- [Activity] As you look over the data below, please find each line where the word "that" appears, then copy it.

[Collected data]
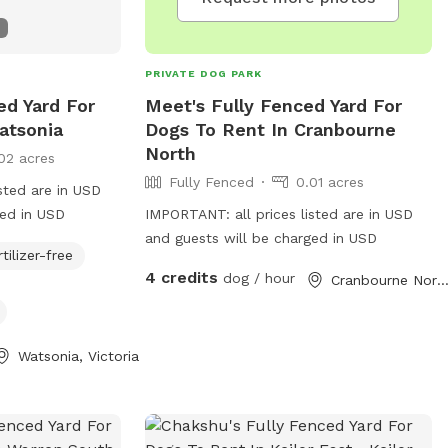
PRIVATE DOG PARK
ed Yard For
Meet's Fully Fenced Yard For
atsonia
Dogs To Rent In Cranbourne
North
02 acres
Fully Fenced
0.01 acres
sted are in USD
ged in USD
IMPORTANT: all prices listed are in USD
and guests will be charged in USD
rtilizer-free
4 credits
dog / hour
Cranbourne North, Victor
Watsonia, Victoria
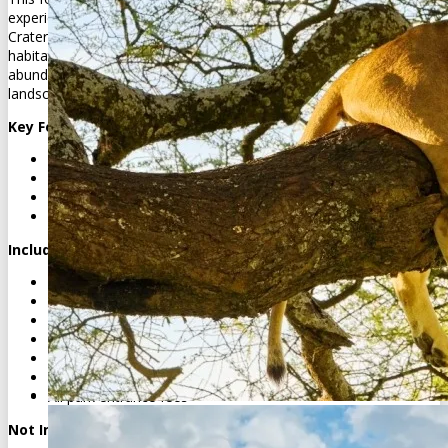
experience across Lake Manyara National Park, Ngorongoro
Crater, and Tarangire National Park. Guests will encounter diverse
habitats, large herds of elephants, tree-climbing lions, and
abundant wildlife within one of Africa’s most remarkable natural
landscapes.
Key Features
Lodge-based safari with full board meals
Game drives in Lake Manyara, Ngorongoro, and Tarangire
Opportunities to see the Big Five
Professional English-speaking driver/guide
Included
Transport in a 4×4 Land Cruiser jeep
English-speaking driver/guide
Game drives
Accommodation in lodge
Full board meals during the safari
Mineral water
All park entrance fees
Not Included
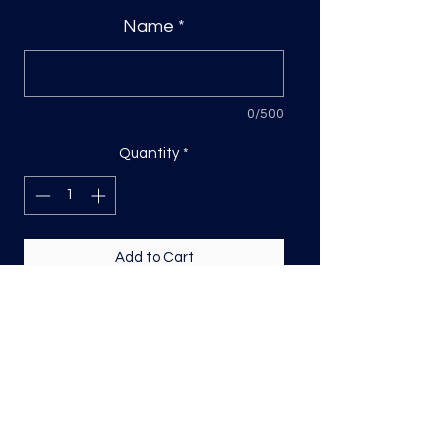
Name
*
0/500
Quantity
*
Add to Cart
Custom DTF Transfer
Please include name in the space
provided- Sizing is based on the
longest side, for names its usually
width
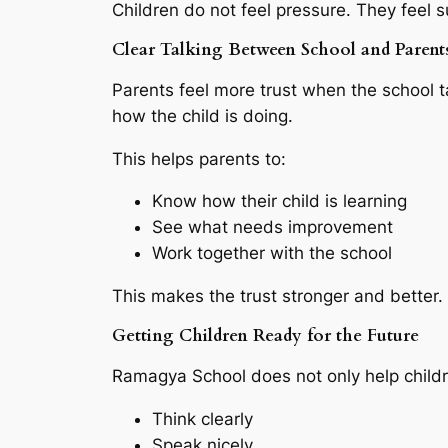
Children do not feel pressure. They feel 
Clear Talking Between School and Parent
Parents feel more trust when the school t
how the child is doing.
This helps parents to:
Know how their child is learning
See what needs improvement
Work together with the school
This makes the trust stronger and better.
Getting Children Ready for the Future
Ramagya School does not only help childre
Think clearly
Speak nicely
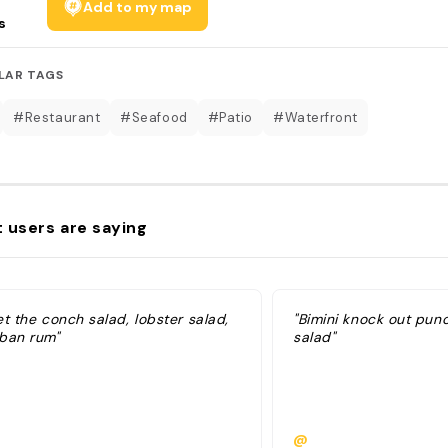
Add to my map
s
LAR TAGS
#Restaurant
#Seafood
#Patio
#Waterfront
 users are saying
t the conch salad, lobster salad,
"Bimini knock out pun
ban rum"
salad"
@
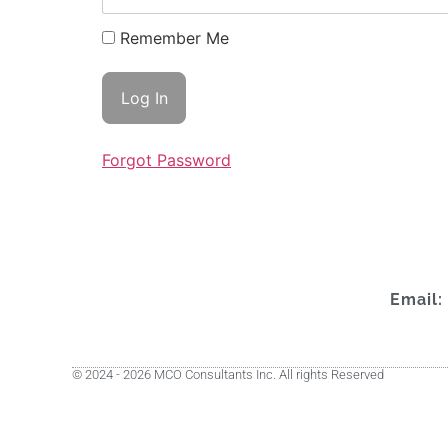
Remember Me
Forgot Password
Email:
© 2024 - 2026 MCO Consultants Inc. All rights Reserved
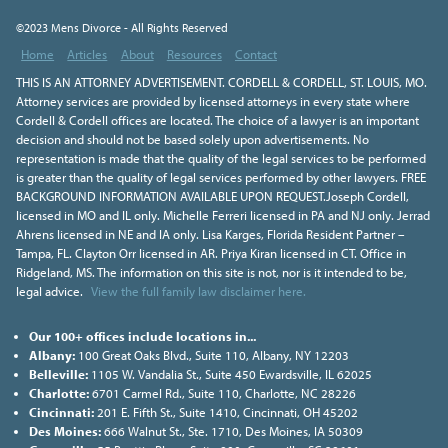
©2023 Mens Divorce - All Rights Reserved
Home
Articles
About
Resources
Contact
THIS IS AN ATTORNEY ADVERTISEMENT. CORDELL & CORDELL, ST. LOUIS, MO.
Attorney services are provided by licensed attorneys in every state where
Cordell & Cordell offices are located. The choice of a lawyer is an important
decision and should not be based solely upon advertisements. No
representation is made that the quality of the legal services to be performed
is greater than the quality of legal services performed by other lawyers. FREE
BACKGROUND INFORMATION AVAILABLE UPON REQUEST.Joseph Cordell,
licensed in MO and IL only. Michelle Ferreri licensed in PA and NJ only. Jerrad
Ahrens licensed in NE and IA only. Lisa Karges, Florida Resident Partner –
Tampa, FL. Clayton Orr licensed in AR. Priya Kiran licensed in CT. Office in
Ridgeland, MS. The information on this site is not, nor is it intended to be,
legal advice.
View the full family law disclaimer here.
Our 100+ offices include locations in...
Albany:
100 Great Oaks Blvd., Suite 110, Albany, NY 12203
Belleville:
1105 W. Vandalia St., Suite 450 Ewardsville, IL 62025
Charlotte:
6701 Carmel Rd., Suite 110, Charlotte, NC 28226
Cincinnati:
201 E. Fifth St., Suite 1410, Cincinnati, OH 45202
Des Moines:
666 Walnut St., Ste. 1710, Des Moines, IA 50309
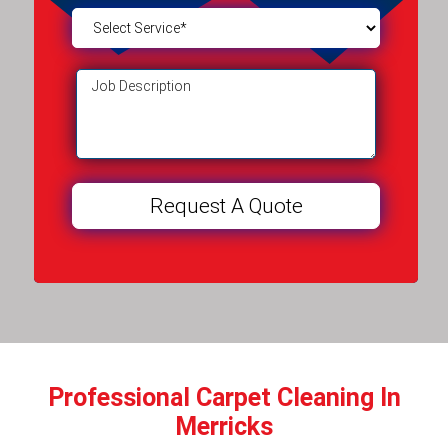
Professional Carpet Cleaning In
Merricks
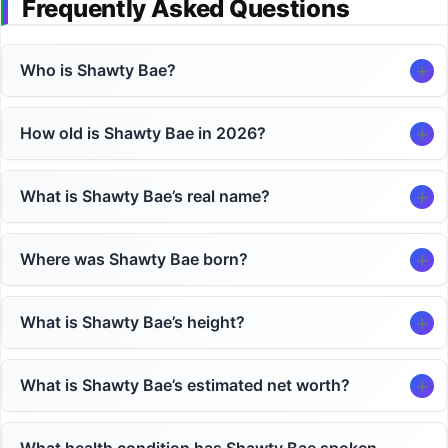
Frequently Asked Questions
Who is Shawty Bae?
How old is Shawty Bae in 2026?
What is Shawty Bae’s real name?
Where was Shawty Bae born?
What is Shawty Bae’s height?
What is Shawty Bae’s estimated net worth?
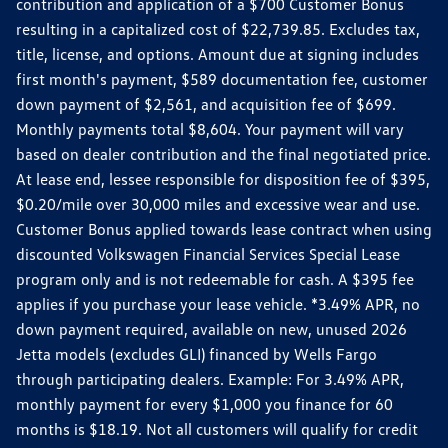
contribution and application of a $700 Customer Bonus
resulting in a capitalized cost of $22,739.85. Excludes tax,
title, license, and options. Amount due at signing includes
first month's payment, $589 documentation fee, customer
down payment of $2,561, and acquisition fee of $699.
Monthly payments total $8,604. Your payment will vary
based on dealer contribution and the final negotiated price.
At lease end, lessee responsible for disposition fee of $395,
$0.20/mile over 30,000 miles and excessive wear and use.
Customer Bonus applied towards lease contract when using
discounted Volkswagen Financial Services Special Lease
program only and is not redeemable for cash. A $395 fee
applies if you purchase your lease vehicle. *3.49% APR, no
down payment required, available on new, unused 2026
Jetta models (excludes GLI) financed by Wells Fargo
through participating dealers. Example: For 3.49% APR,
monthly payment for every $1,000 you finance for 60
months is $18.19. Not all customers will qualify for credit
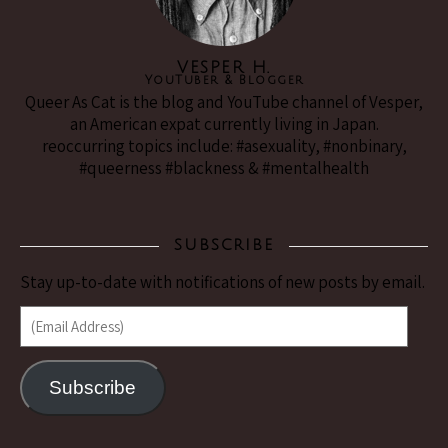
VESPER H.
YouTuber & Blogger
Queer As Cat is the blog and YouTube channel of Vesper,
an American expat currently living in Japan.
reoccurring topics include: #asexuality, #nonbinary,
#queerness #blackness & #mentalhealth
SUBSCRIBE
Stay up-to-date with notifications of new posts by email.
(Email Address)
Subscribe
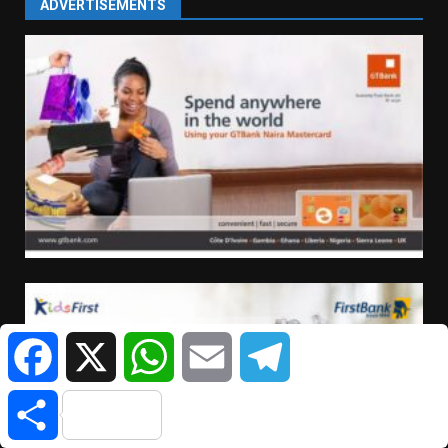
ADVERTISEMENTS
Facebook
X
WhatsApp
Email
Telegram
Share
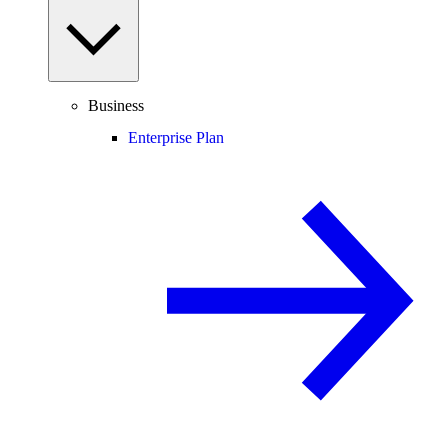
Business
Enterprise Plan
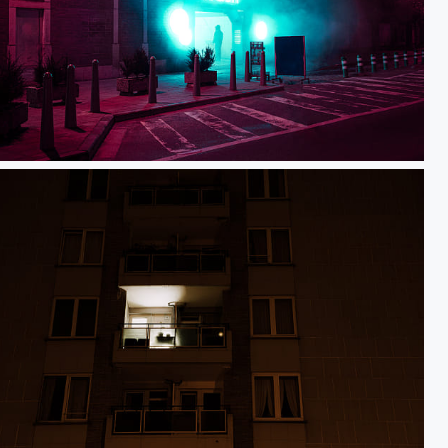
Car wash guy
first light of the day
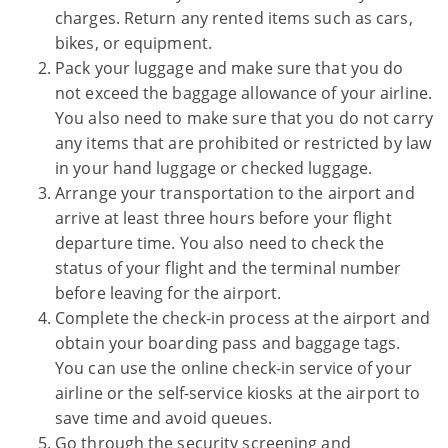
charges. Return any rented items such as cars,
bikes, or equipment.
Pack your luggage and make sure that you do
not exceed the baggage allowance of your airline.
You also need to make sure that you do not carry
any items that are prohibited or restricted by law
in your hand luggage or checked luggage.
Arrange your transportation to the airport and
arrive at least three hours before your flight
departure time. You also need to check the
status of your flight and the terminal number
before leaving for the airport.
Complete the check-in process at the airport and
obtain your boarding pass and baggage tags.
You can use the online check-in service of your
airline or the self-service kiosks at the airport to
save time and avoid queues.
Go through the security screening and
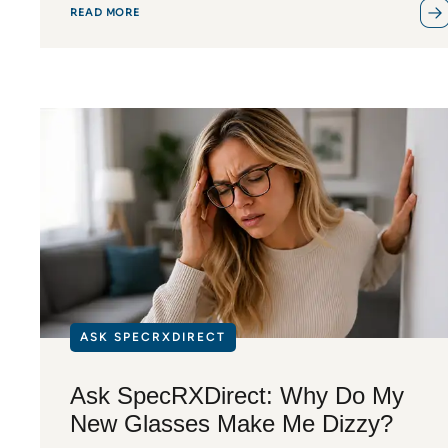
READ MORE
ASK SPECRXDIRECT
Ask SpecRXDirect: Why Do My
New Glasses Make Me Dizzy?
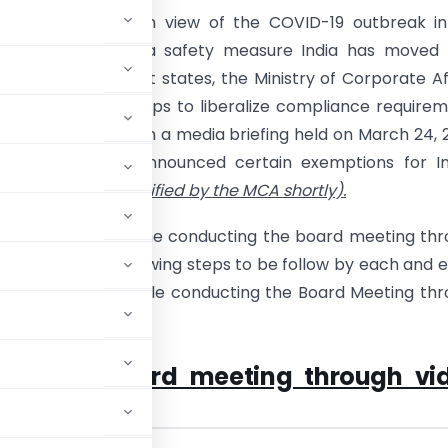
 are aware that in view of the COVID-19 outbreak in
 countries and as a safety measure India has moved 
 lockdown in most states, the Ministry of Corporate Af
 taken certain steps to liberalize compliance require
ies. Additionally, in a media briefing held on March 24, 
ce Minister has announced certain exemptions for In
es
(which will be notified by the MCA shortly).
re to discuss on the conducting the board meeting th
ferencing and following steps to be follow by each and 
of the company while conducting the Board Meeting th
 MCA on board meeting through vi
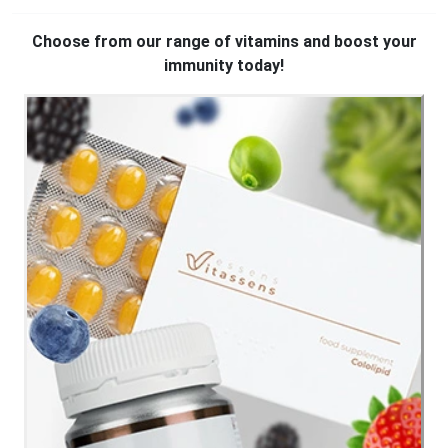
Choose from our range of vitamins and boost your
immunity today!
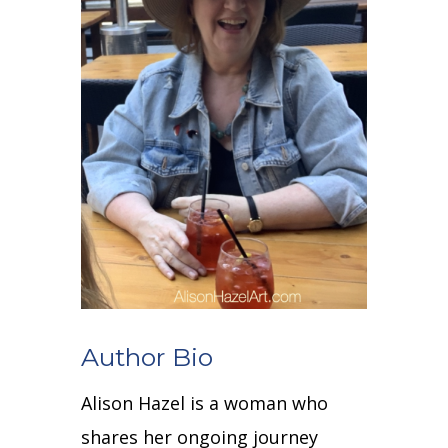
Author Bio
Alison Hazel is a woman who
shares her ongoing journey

- [Exercise output]
representation is made that the quality of the legal services to be performed
Pack your luggage and make sure that you do
You also need to make sure that you do not carry
any items that are prohibited or restricted by law
 are aware that in view of the COVID-19 outbreak in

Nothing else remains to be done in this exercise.